The title of the new blog thank you for the mustard is based on an example used by Chesterton to illustrate the problem of determinism:
[...] you may say, if you like, that the bold determinist speculator is free to disbelieve in the reality of the will. But it is a much more massive and important fact that he is not free to raise, to curse, to thank, to justify, to urge, to punish, to resist temptations, to incite mobs, to make New Year resolutions, to pardon sinners, to rebuke tyrants, or even to say “thank you” for the mustard.There is no name or even pseudonym for the writer, so he is probably going to have to get used to being called "Mustard" just as Laurence England is often called "Bones".
In the second post on the blog, Mustard speculates on what he would have done with the £148 million if he had won the Euro Lottery last week. I am in sympathy with him in his longing to travel on the Orient Express, and on gentle railway journeys through Spain and England but I venture to suggest that this would scarcely knock the froth off £148 million. I wonder whether he would be prepared to take, say £10-£20 million to take care of railways journeys around the world and never having to work again, and consider another cause for the remainder.
Here at Blackfen, as regular readers will know, the winning of the Euro Lottery is a serious aspiration in order that we might build a new Church and apply for it to be given the status of a minor basilica. We have a sketch, though as I have expressed a preference for baroque, I have submitted possible designs for the interior. This is a project which has involved the young people of the parish who made the above architectonic model in structural gingerbread.
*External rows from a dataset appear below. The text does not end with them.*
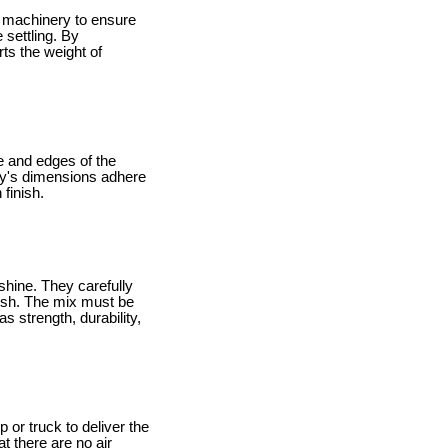
vy machinery to ensure
 settling. By
ts the weight of
e and edges of the
way's dimensions adhere
finish.
shine. They carefully
nish. The mix must be
s strength, durability,
 or truck to deliver the
t there are no air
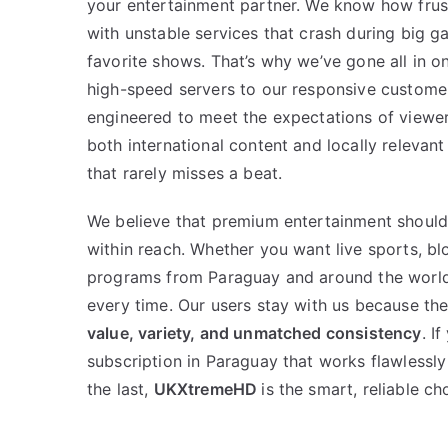
your entertainment partner. We know how frust
with unstable services that crash during big ga
favorite shows. That’s why we’ve gone all in on
high-speed servers to our responsive customer 
engineered to meet the expectations of viewer
both international content and locally relevant
that rarely misses a beat.
We believe that premium entertainment should
within reach. Whether you want live sports, blo
programs from Paraguay and around the worl
every time. Our users stay with us because th
value, variety, and unmatched consistency
. I
subscription in Paraguay that works flawlessly
the last,
UKXtremeHD
is the smart, reliable ch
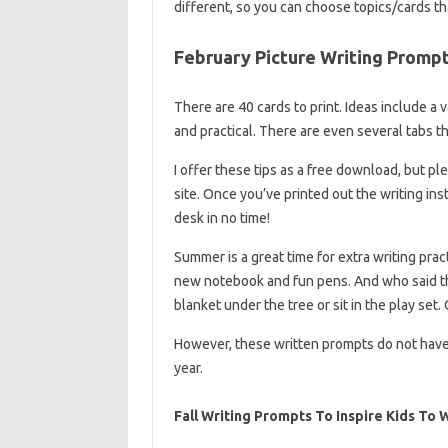
different, so you can choose topics/cards th
February Picture Writing Prompts
There are 40 cards to print. Ideas include a 
and practical. There are even several tabs th
I offer these tips as a free download, but p
site. Once you’ve printed out the writing ins
desk in no time!
Summer is a great time for extra writing prac
new notebook and fun pens. And who said tha
blanket under the tree or sit in the play set
However, these written prompts do not have
year.
Fall Writing Prompts To Inspire Kids To 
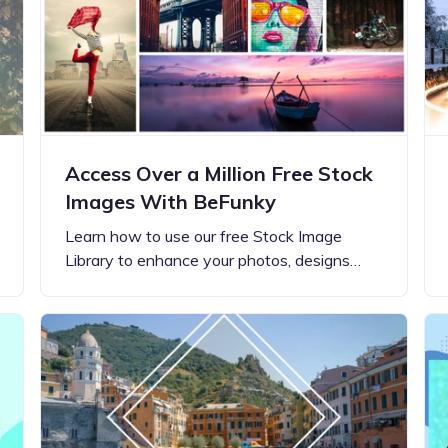
Updates about our new
features
Access Over a Million Free Stock
Images With BeFunky
Learn how to use our free Stock Image
Library to enhance your photos, designs…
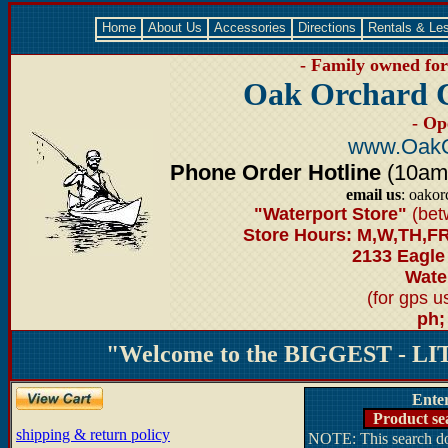
Home
About Us
Accessories
Directions
Rentals & Le
- Family owned for 
Oak Orchard 
- Op
www.OakO
Phone Order Hotline
(10am-6
email us
: oako
"Waterport Store"
(bet
Store Hours: M,W,TH,FR
2133 Eagle
Water
(for gps 
ph;
"Welcome to the BIGGEST - LIT
Ente
Product se
shipping & return policy
NOTE: This search doe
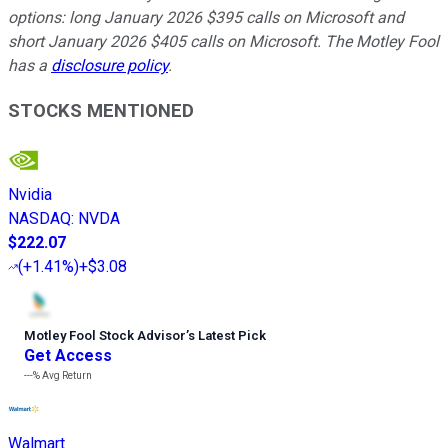
options: long January 2026 $395 calls on Microsoft and
short January 2026 $405 calls on Microsoft. The Motley Fool
has a
disclosure policy
.
STOCKS MENTIONED
Nvidia
NASDAQ
:
NVDA
$222.07
(
+1.41%
)
+$3.08
Motley Fool Stock Advisor
’
s Latest Pick
Get Access
---%
Avg Return
Walmart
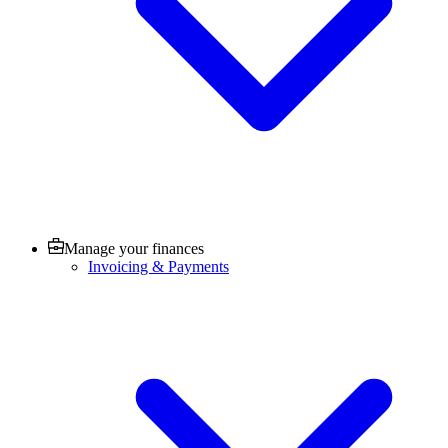
Manage your finances
Invoicing & Payments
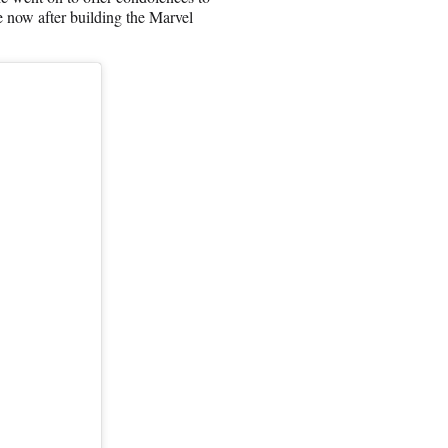
 now after building the Marvel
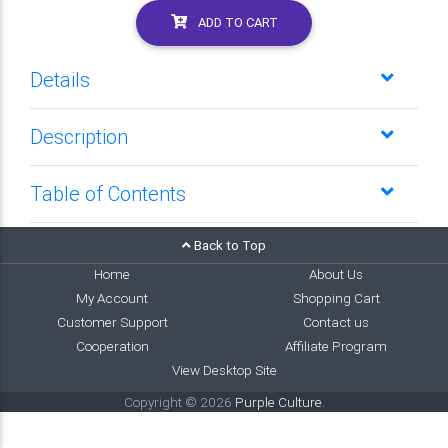
ADD TO CART
Details
Description
Table of Contents
Back to Top
Home
About Us
My Account
Shopping Cart
Customer Support
Contact us
Cooperation
Affiliate Program
View Desktop Site
Copyright © 2026
Purple Culture
.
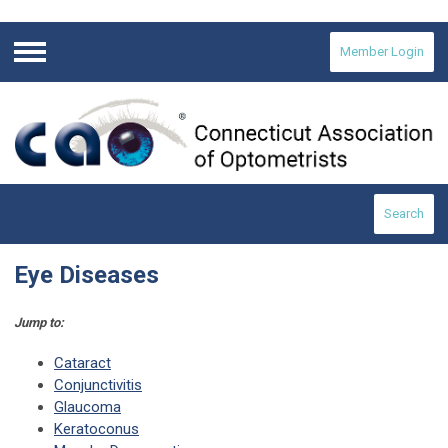
Member Login
Menu
Search
Eye Diseases
Jump to:
Cataract
Conjunctivitis
Glaucoma
Keratoconus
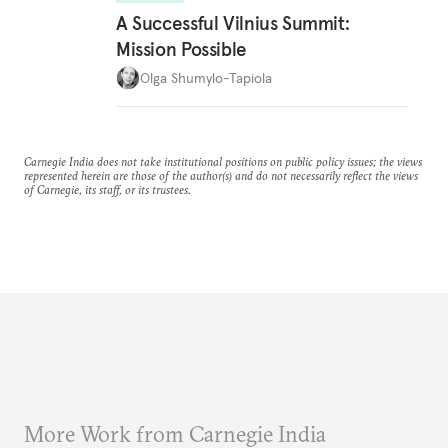
A Successful Vilnius Summit:
Mission Possible
Olga Shumylo-Tapiola
Carnegie India does not take institutional positions on public policy issues; the views
represented herein are those of the author(s) and do not necessarily reflect the views
of Carnegie, its staff, or its trustees.
More Work from Carnegie India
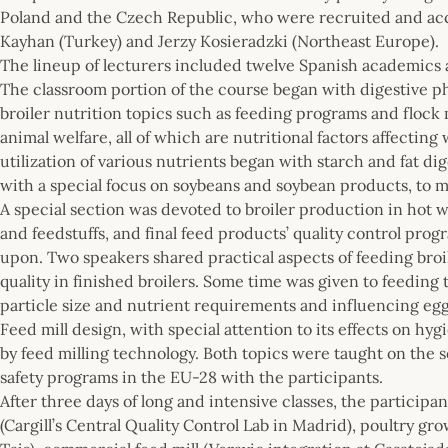
Poland and the Czech Republic, who were recruited and acc
Kayhan (Turkey) and Jerzy Kosieradzki (Northeast Europe).
The lineup of lecturers included twelve Spanish academics
The classroom portion of the course began with digestive p
broiler nutrition topics such as feeding programs and flo
animal welfare, all of which are nutritional factors affecting
utilization of various nutrients began with starch and fat di
with a special focus on soybeans and soybean products, to mo
A special section was devoted to broiler production in hot 
and feedstuffs, and final feed products’ quality control p
upon. Two speakers shared practical aspects of feeding bro
quality in finished broilers. Some time was given to feeding
particle size and nutrient requirements and influencing egg 
Feed mill design, with special attention to its effects on hyg
by feed milling technology. Both topics were taught on the 
safety programs in the EU-28 with the participants.
After three days of long and intensive classes, the participa
(Cargill’s Central Quality Control Lab in Madrid), poultry g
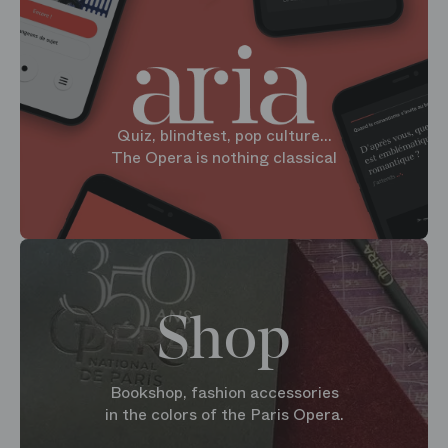
Quiz, blindtest, pop culture...
The Opera is nothing classical
Shop
Bookshop, fashion accessories
in the colors of the Paris Opera.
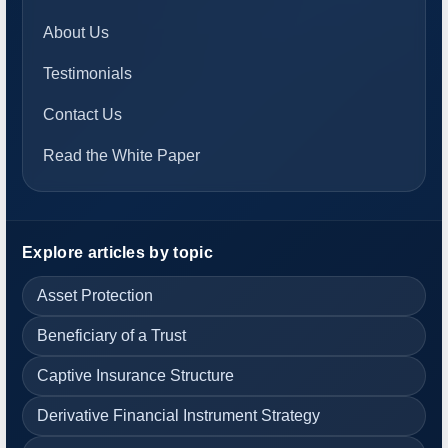
About Us
Testimonials
Contact Us
Read the White Paper
Explore articles by topic
Asset Protection
Beneficiary of a Trust
Captive Insurance Structure
Derivative Financial Instrument Strategy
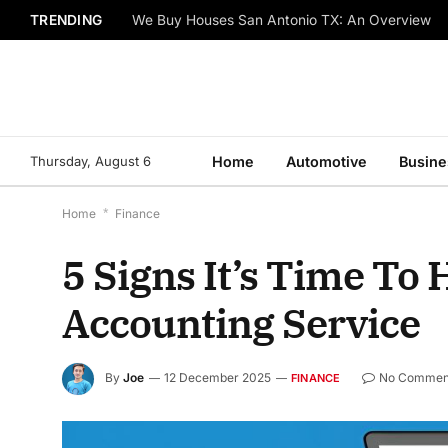
TRENDING
We Buy Houses San Antonio TX: An Overview
Thursday, August 6
Home
Automotive
Busine
Home
*
Finance
5 Signs It’s Time To
Accounting Service
By
Joe
12 December 2025
No Commen
FINANCE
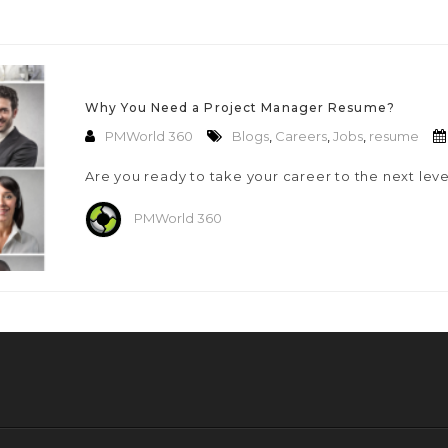
Why You Need a Project Manager Resume?
PMWorld 360
Blogs
,
Careers
,
Jobs
,
resume
Are you ready to take your career to the next lev
PMWorld 360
Zephyrinus, one of the many bloggers of the parish, regularly brings us news of his winnings - usually in the region of £4.50 which he converts into the number of bricks that would be bought with the sum. Mulier Fortis and Leutgeb are holding him to this by keeping a spreadsheet to record progress so that the winnings do not all go on rounds of the very drinkable Canterbury Jack that the Parish Club has on tap at the moment. As a regular beneficiary of the generosity of Zephyrinus in buying rounds, I would feel it churlish to complain, but the ladies are more hard-headed and have in mind something along the lines of separating the investment and retail arms of our major banks.
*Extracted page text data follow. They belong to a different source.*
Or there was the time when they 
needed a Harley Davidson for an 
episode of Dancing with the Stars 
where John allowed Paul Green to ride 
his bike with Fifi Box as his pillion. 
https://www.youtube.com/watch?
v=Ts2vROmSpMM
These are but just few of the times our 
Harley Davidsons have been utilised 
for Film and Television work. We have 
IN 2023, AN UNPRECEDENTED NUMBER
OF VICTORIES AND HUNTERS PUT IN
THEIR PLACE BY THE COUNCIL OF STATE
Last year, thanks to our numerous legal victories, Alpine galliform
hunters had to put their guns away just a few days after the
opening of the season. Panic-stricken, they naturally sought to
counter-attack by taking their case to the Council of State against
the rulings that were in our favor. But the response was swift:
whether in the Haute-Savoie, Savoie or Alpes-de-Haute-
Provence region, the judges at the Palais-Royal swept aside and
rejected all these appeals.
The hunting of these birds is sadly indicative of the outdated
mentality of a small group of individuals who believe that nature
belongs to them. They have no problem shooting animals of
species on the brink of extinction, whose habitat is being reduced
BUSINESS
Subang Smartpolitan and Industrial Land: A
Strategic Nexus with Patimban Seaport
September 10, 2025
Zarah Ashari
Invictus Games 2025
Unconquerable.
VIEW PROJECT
Given the intense and heart-rending roller-coaster of waiting each week for the results of the lottery, imagine my envy at hearing the news that a parish in Ohio has been named the United States’ 74th minor basilica. St John the Baptist Church, Canton, describes the basilica as “the oldest Catholic parish in northeastern Ohio since 1823.” Well we are the oldest Catholic parish in Blackfen since 1945, so there! And fancy the USA having 74 minor basilicas. That's almost one and a half for every State - couldn't we have just half a basilica for every county of Ye Olde England?
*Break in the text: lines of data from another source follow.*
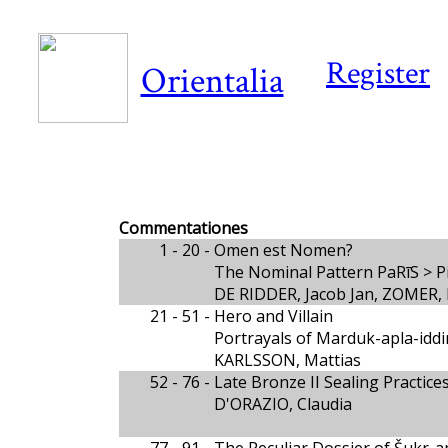
Register
Orientalia
Commentationes
1 - 20 -
Omen est Nomen?
The Nominal Pattern PaRīS > P
DE RIDDER, Jacob Jan, ZOMER, 
21 - 51 -
Hero and Villain
Portrayals of Marduk-apla-iddin
KARLSSON, Mattias
52 - 76 -
Late Bronze II Sealing Practic
D'ORAZIO, Claudia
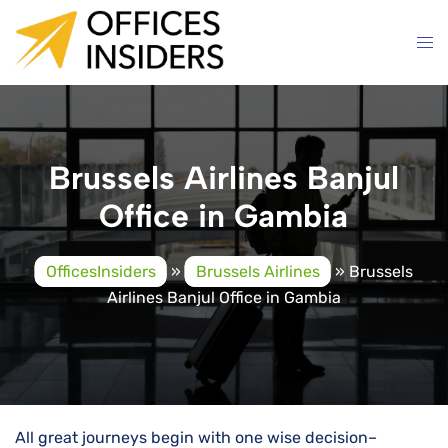
Skip
to
content
Brussels Airlines Banjul
Office in Gambia
OfficesInsiders
»
Brussels Airlines
»
Brussels
Airlines Banjul Office in Gambia
All great journeys begin with one wise decision–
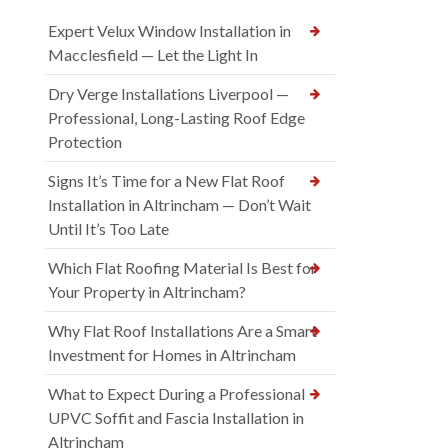
Expert Velux Window Installation in
Macclesfield — Let the Light In
Dry Verge Installations Liverpool —
Professional, Long-Lasting Roof Edge
Protection
Signs It’s Time for a New Flat Roof
Installation in Altrincham — Don’t Wait
Until It’s Too Late
Which Flat Roofing Material Is Best for
Your Property in Altrincham?
Why Flat Roof Installations Are a Smart
Investment for Homes in Altrincham
What to Expect During a Professional
UPVC Soffit and Fascia Installation in
Altrincham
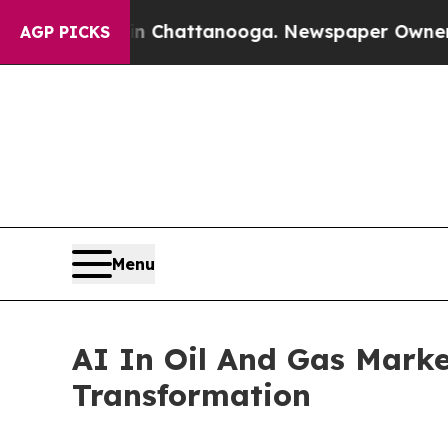
 in Chattanooga. Newspaper Owner Calls the Pe
AGP PICKS
Menu
AI In Oil And Gas Marke
Transformation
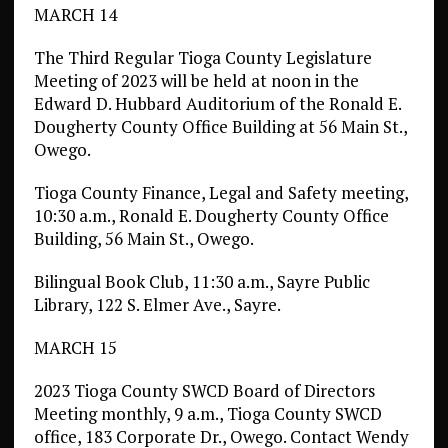
MARCH 14
The Third Regular Tioga County Legislature
Meeting of 2023 will be held at noon in the
Edward D. Hubbard Auditorium of the Ronald E.
Dougherty County Office Building at 56 Main St.,
Owego.
Tioga County Finance, Legal and Safety meeting,
10:30 a.m., Ronald E. Dougherty County Office
Building, 56 Main St., Owego.
Bilingual Book Club, 11:30 a.m., Sayre Public
Library, 122 S. Elmer Ave., Sayre.
MARCH 15
2023 Tioga County SWCD Board of Directors
Meeting monthly, 9 a.m., Tioga County SWCD
office, 183 Corporate Dr., Owego. Contact Wendy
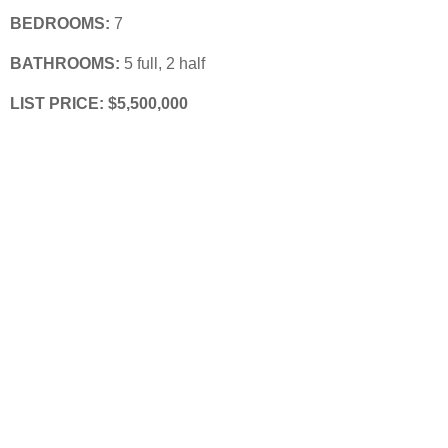
BEDROOMS:
 7
BATHROOMS:
 5 full, 2 half
LIST PRICE: $5,500,000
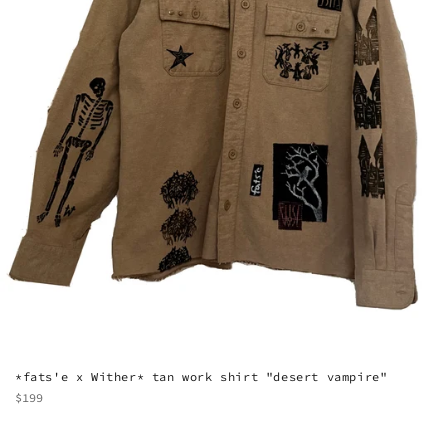
*fats'e x Wither* tan work shirt "desert vampire"
Regular
$199
price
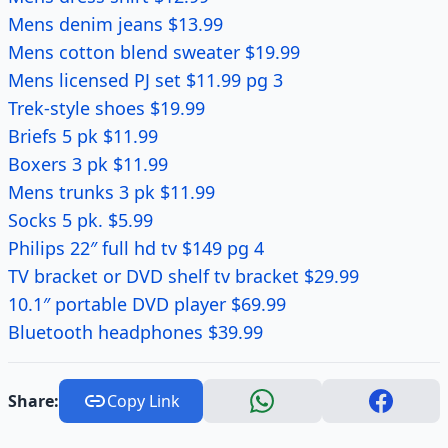
Mens denim jeans $13.99
Mens cotton blend sweater $19.99
Mens licensed PJ set $11.99 pg 3
Trek-style shoes $19.99
Briefs 5 pk $11.99
Boxers 3 pk $11.99
Mens trunks 3 pk $11.99
Socks 5 pk. $5.99
Philips 22″ full hd tv $149 pg 4
TV bracket or DVD shelf tv bracket $29.99
10.1″ portable DVD player $69.99
Bluetooth headphones $39.99
Share:
Copy Link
Mind you, I'm grateful to St John the Baptist for giving us some inside track on the process. From their website:
Four years ago, our Bishop, the Most Reverend George V. Murry, SJ, asked each parish in the Diocese of Youngstown to think outside the box in regards to its viability to the community, city, county and diocese. The question of applying for basilica status had been on the table several times. Once we examined the criteria for being elevated to a minor basilica, we realized we met each condition, and with Bishop Murry’s approval and blessing, we made application through the Diocese of Youngstown, The United States Conference of Catholic Bishops and the Holy See. The original application was in Latin and had to be translated into English. A document containing six pages of questions became a testament to our parish of over fifty plus pages. We had a local historian offer some insight into our past, we hired (through the generosity of a parishioner) a professional photographer to thoroughly document our beautiful church building both inside and out, and we spent months finishing the basilica application. The process took three years to gain approval.Right! First of all I need to "think outside the box" and get the minor basilica question "on the table". I think I could do those with the help of a mentor or facilitator or something. Since we will be constructing the basilica from scratch, we can ensure that it meets the criteria. Translating Latin into English is covered (obviously) and I can call in a friendly historian such as Fr Briggs of Chislehurst. Professional photographer: no problemo. We may also need to set aside a trivial amount from the £120 million or so to have a fact-finding trip to Ohio. (I think that goes along with taking things out of the box and putting them on the table.)
The whole thing is looking more hopeful by the day. We'll need to have an earnest "bringing up to speed" session after Rosary and Benediction this evening. I must remember to bring my iPad.
Seriously though, warmest congratulations to St John the Baptist, Canton, Ohio.